The shooting took place on a Wednesday morning in a suburb south of downtown Minneapolis. Footage of the incident shared on social media captures two masked federal agents approaching an SUV stopped in the middle of a public road. One officer appears to order Good, the SUV’s driver, to exit the vehicle before reaching for the door handle. In response, Good first reverses the car, then pulls forward and turns the wheel. A third masked agent standing near the front of the SUV draws a weapon and fires at the vehicle, killing Good.

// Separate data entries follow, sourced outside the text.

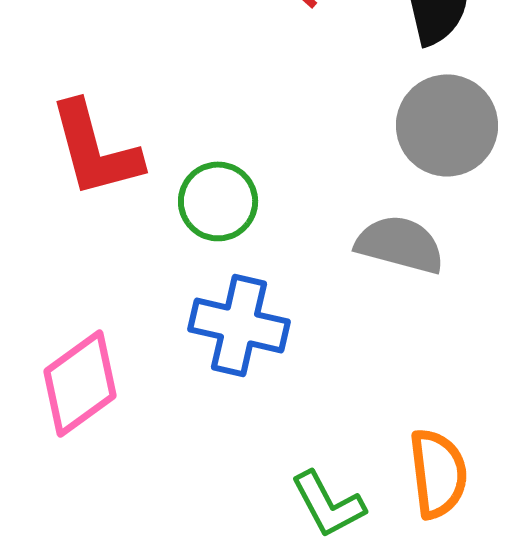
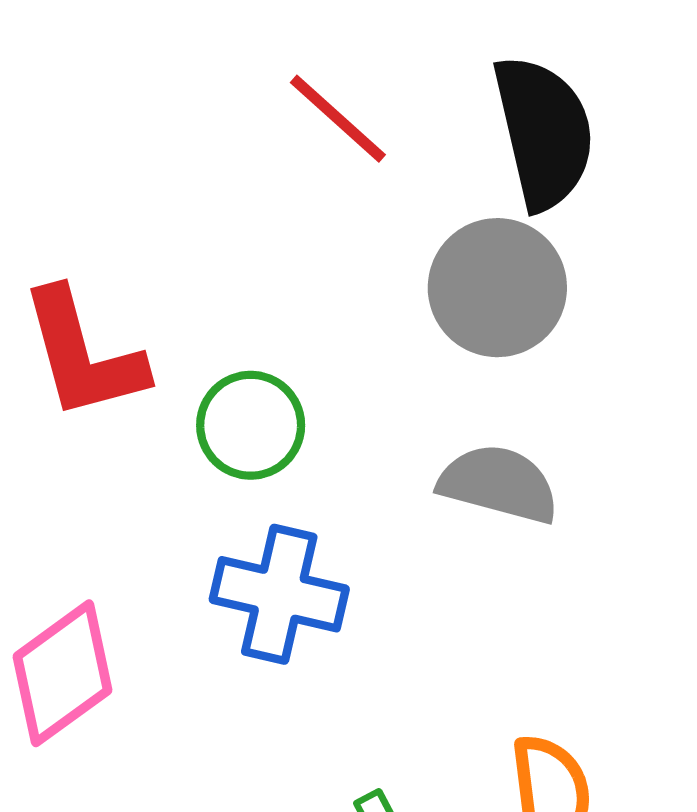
gray circle: (447, 125) -> (497, 288), moved

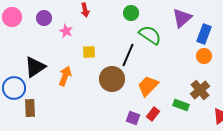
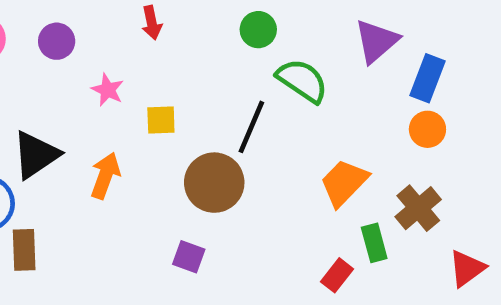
pink star: (66, 31) -> (108, 90), moved
orange trapezoid: (148, 86) -> (344, 183), moved
green rectangle: (181, 105) -> (374, 243), turned 56
red rectangle: (153, 114) -> (337, 275), moved
purple square: (133, 118) -> (189, 257), moved

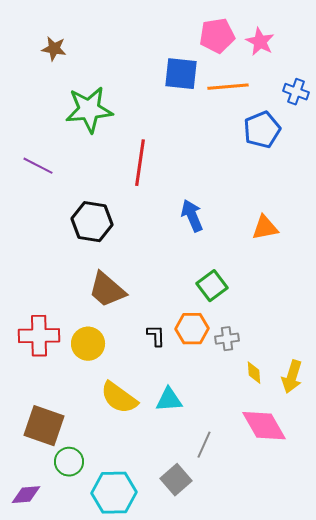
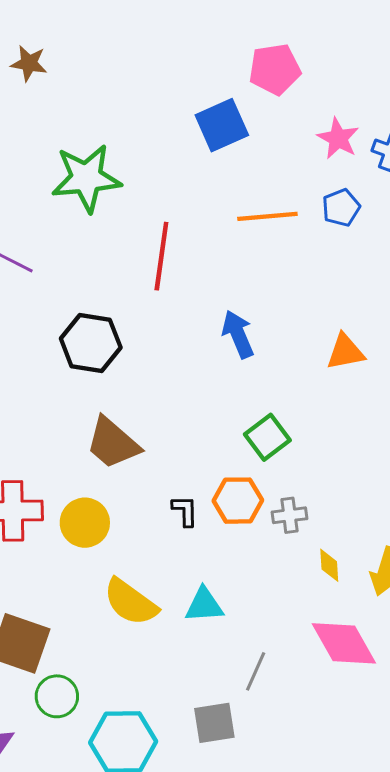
pink star: (260, 42) -> (338, 138), moved
brown star: (54, 49) -> (29, 63), moved
blue square: (181, 74) -> (222, 125), turned -30
orange line: (228, 87) -> (267, 216), moved
blue pentagon: (262, 130) -> (341, 208), size x0.7
gray square: (176, 480) -> (214, 723), turned 32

None of the eyewitness and incident videos shared online immediately after the shooting show any of the masked ICE agents without their face coverings. Even so, multiple images claiming to show the shooter’s unmasked face began spreading across the internet just hours after Good’s death. These images appear to be direct screenshots pulled from the original footage, but they have actually been edited with artificial intelligence tools to generate a fabricated face for the officer.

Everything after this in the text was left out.